The K channel is somewhat simpler. It contains a single class of gate consisting of 4 individual activation gates (the n-gates), which respond more slowly than the activation gates of the Na channel. Thus if the membrane is depolarised, the n-gates open, and the K channel opens, but this lags behind the opening of the Na channels,. The K channel has no inactivation gate and so remains open for as long as the membrane remains depolarised. When the membrane is repolarised, the n-gates, and hence the K channel, shut. Again, the response is relatively slow, which means that there is an elevated K conductance for some time following an action potential. This causes an after-hyperpolarisation that is partly responsible for the relative refractory period.

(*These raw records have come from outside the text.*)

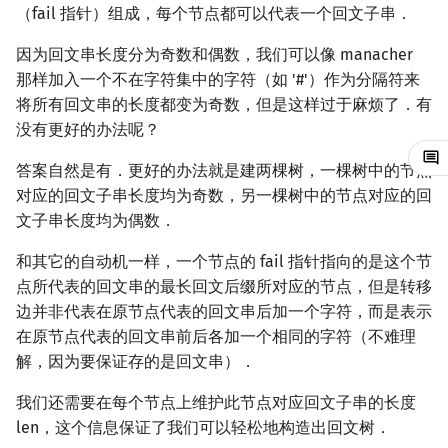
（fail 指针）组成，每个节点都可以代表一个回文子串．
概率论
可持久化数据结构
欧拉图
Kahan 求和
优化
二次剩余
因为回文串长度分为奇数和偶数，我们可以像 manacher
例题
博弈论
树套树
哈密顿图
珂朵莉树/颜色段均摊
阶 & 原根
那样加入一个不在字符集中的字符（如 '#'）作为分隔符来
将所有回文串的长度都变为奇数，但是这样过于麻烦了．有
相关资料
数值算法
K-D Tree
二分图
空间优化简介
离散对数
没有更好的办法呢？
序理论
动态树
平面图
高次剩余 & 单位根
答案自然是有．更好的办法就是建两棵树，一棵树中的节点
对应的回文子串长度均为奇数，另一棵树中的节点对应的回
杨氏矩阵
析合树
弦图
数论分块
文子串长度均为偶数．
和其它的自动机一样，一个节点的 fail 指针指向的是这个节
拟阵
PQ 树
图的着色
狄利克雷卷积
点所代表的回文串的最长回文后缀所对应的节点，但是转移
边并非代表在原节点代表的回文串后加一个字符，而是表示
Berlekamp–Massey 算法
手指树
网络流
莫比乌斯反演
在原节点代表的回文串前后各加一个相同的字符（不难理
解，因为要保证存的是回文串）．
霍夫曼树
图的匹配
杜教筛
我们还需要在每个节点上维护此节点对应回文子串的长度
Prüfer 序列
Powerful Number 筛
len，这个信息保证了我们可以轻松地构造出回文树．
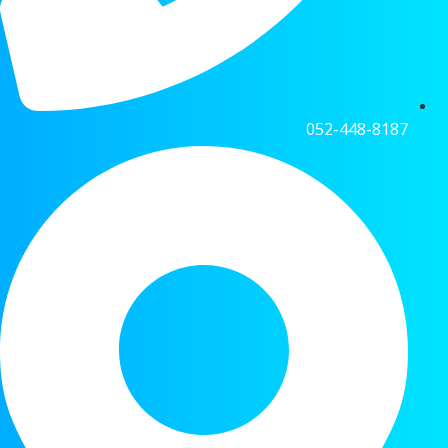
052-448-8187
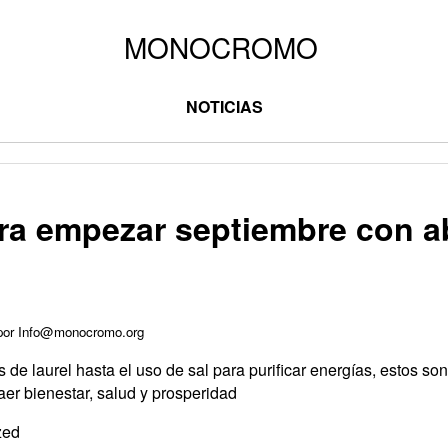
NOTICIAS
ara empezar septiembre con 
 por Info@monocromo.org
e laurel hasta el uso de sal para purificar energías, estos son
er bienestar, salud y prosperidad
zed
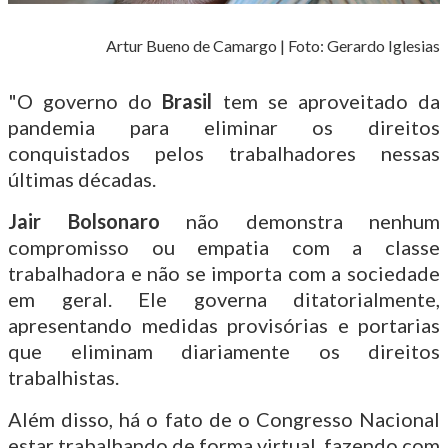
Artur Bueno de Camargo | Foto: Gerardo Iglesias
"O governo do
Brasil
tem se aproveitado da
pandemia para eliminar os direitos
conquistados pelos trabalhadores nessas
últimas décadas.
Jair Bolsonaro
não demonstra nenhum
compromisso ou empatia com a classe
trabalhadora e não se importa com a sociedade
em geral. Ele governa ditatorialmente,
apresentando medidas provisórias e portarias
que eliminam diariamente os direitos
trabalhistas.
Além disso, há o fato de o Congresso Nacional
estar trabalhando de forma virtual, fazendo com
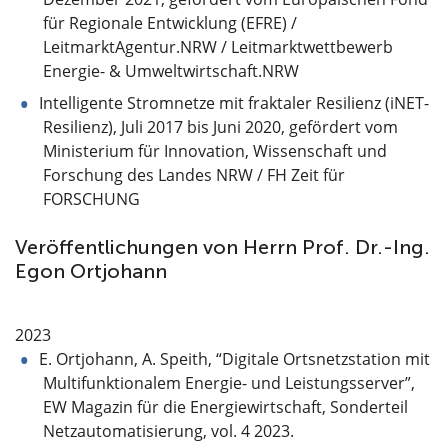
für Regionale Entwicklung (EFRE) /
LeitmarktAgentur.NRW / Leitmarktwettbewerb
Energie- & Umweltwirtschaft.NRW
Intelligente Stromnetze mit fraktaler Resilienz (iNET-
Resilienz), Juli 2017 bis Juni 2020, gefördert vom
Ministerium für Innovation, Wissenschaft und
Forschung des Landes NRW / FH Zeit für
FORSCHUNG
Veröffentlichungen von Herrn Prof. Dr.-Ing.
Egon Ortjohann
2023
E. Ortjohann, A. Speith, “Digitale Ortsnetzstation mit
Multifunktionalem Energie- und Leistungsserver”,
EW Magazin für die Energiewirtschaft, Sonderteil
Netzautomatisierung, vol. 4 2023.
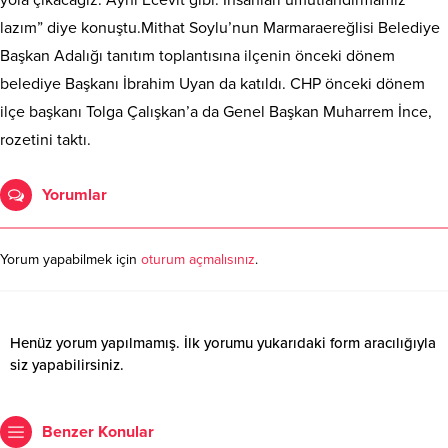
yola çıkacağız. Aynı Ecevit gibi. İnsanları umutlandırmamız
lazım” diye konuştu.Mithat Soylu’nun Marmaraereğlisi Belediye
Başkan Adalığı tanıtım toplantısına ilçenin önceki dönem
belediye Başkanı İbrahim Uyan da katıldı. CHP önceki dönem
ilçe başkanı Tolga Çalışkan’a da Genel Başkan Muharrem İnce,
rozetini taktı.
Yorumlar
Yorum yapabilmek için
oturum açmalısınız
.
Henüz yorum yapılmamış. İlk yorumu yukarıdaki form aracılığıyla
siz yapabilirsiniz.
Benzer Konular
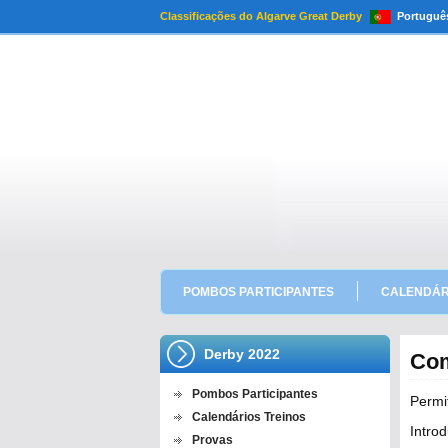
Classificações do Algarve Great Derby
Portuguê
POMBOS PARTICIPANTES
CALENDÁR
Derby 2022
Com
Pombos Participantes
Permi
Calendários Treinos
Intro
Provas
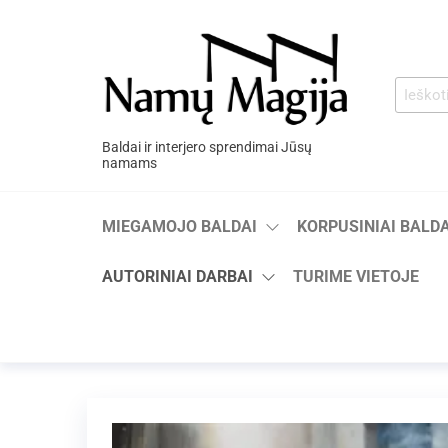
Baldai ir interjero sprendimai Jūsų
namams
MIEGAMOJO BALDAI
KORPUSINIAI BALDA
AUTORINIAI DARBAI
TURIME VIETOJE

The HH model is one of the most successful mathematical models of a complex biological process that has ever been formulated. The basic concepts expressed in the model have proved a valid approach to the study of bio-electrical activity from the most primitive single-celled organisms such as Paramecium, right through to the neurons within our own brains. Extensions of the basic model, incorporating a variety of voltage-dependent channel types beyond the original HH pair, continue to be very widely used in neuroscience research to this today. However, as HH were themselves well aware, the success of the model does not in itself constitute convincing evidence that the "pictorial" interpretation of the HH equations is a true reflection of the real molecular events.

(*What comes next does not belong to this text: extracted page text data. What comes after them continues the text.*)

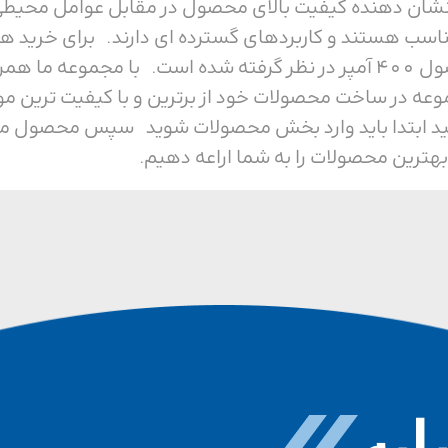
ی باشد، که نشان دهنده کیفیت بالای محصول در مقابل عوام
ناسب هستند و کاربردهای گسترده ای دارند. برای خرید هر
ما همراه باشید. ولتاژ این محصول 400 آمپر در نظر گرفته شده است. ب
وعه در ساخت محصولات خود از برترین و با کیفیت ترین م
ید ابتدا باید وارد بخش محصولات شوید سپس محصول مورد 
بهترین محصولات را به شما اراعه دهیم.
به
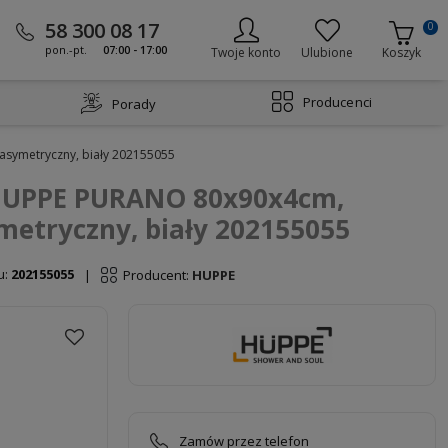
58 300 08 17
0
pon.-pt.
07:00 - 17:00
Twoje konto
Ulubione
Koszyk
Producenci
Porady
asymetryczny, biały 202155055
 HUPPE PURANO 80x90x4cm,
metryczny, biały 202155055
u:
202155055
Producent:
HUPPE
|
Zamów przez telefon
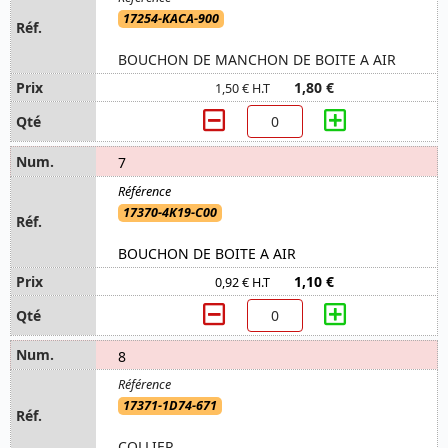
17254-KACA-900
BOUCHON DE MANCHON DE BOITE A AIR
1,80 €
1,50 € H.T
7
17370-4K19-C00
BOUCHON DE BOITE A AIR
1,10 €
0,92 € H.T
8
17371-1D74-671
COLLIER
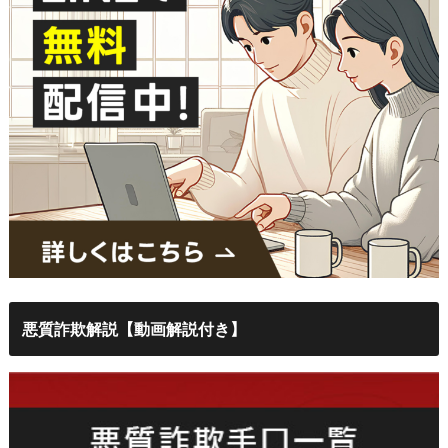
悪質詐欺解説【動画解説付き】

The main "flaw" in the HH model is the assumption of separate and independent voltage-dependent activation and inactivation gates in the channels. Modern studies on the molecular structure of the channels show that there are indeed charged amino acids within the channel structure that cause a conformational change such that a membrane-spanning channel pore tends to open with a depolarizing voltage change, but neither the Na nor the K channel contain multiple activation gates that operate independently of each other. However, the kinetic properties of the voltage-dependent pore opening and closing closely resemble those that would be produced by multiple independent gates if they existed. In that sense, one might think that HH got lucky. The Na channel does contain an actual inactivation gate (a mobile chain of amino acids) that can block the pore (the ball-and-chain model), but this is not completely independent of activation - the inactivation gate is much more likely to close if the Na channel is already in the activated state, i.e. the pore is open.

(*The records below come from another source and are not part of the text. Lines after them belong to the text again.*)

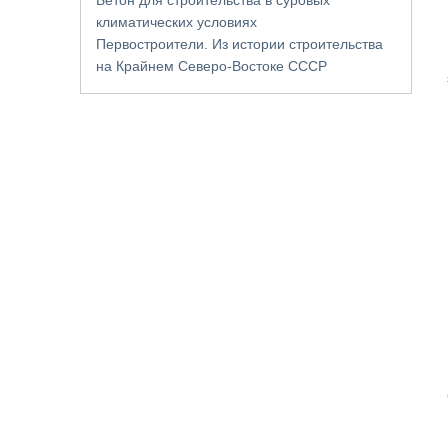
климатических условиях
Первостроители. Из истории строительства
на Крайнем Северо-Востоке СССР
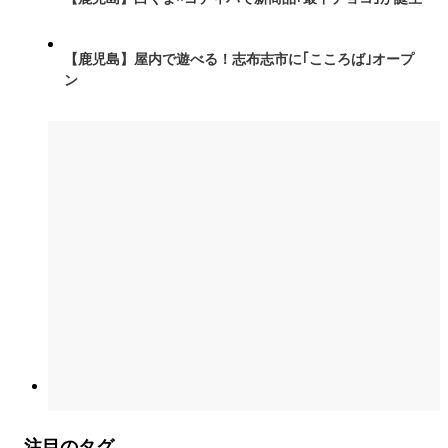
【鹿児島】屋内で遊べる！志布志市に｢こころば｣オープ
ン
注目のタグ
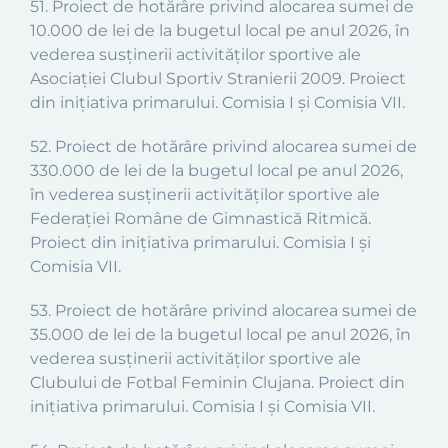
51. Proiect de hotărâre privind alocarea sumei de
10.000 de lei de la bugetul local pe anul 2026, în
vederea susținerii activităților sportive ale
Asociației Clubul Sportiv Stranierii 2009. Proiect
din inițiativa primarului. Comisia I și Comisia VII.
52. Proiect de hotărâre privind alocarea sumei de
330.000 de lei de la bugetul local pe anul 2026,
în vederea susținerii activităților sportive ale
Federației Române de Gimnastică Ritmică.
Proiect din inițiativa primarului. Comisia I și
Comisia VII.
53. Proiect de hotărâre privind alocarea sumei de
35.000 de lei de la bugetul local pe anul 2026, în
vederea susținerii activităților sportive ale
Clubului de Fotbal Feminin Clujana. Proiect din
inițiativa primarului. Comisia I și Comisia VII.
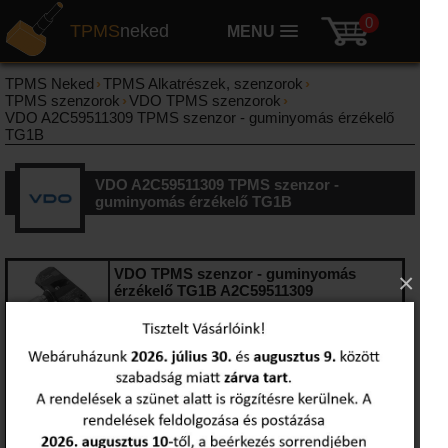
0
TPMS
neked
MENU
TPMS Neked
›
TPMS Alkatrészek, szenzorok
›
TPMS szenzorok
›
VDO TPMS szenzorok
›
VDO A2C59511309 TPMS szenzor - guminyomás érzékelő
TG1B
VDO A2C59511309 TPMS szenzor -
guminyomás érzékelő TG1B
VDO
TPMS szenzor - guminyomás
×
érzékelő TG1B A2C59511309
A2C59511309
bruttó kedvezményes ár:
ajánlat kérése
Sebesség határ
250 Km/h
Frekvencia
434 Mhz
Szelep
Szeleppel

Another simplifying assumption in the RC-circuit model is that the channels act like Ohmic (non-rectifying) resistors (reciprocal conductors). In fact, most ion channels show some degree of rectification, but this only becomes significant if there is a very low concentrationIn the extreme case, if the concentration of the permeant ion is 0 on one side of the membrane, that ion clearly cannot flow from the 0 concentration side to the non-0 side! of the permeant ion on one side of the membrane.
The HH model is an exemplar of the aphorism "all models are wrong, but some are useful". The HH model may be wrong in a few details (although right in many more), but it has undoubtedly proved to be extremely useful.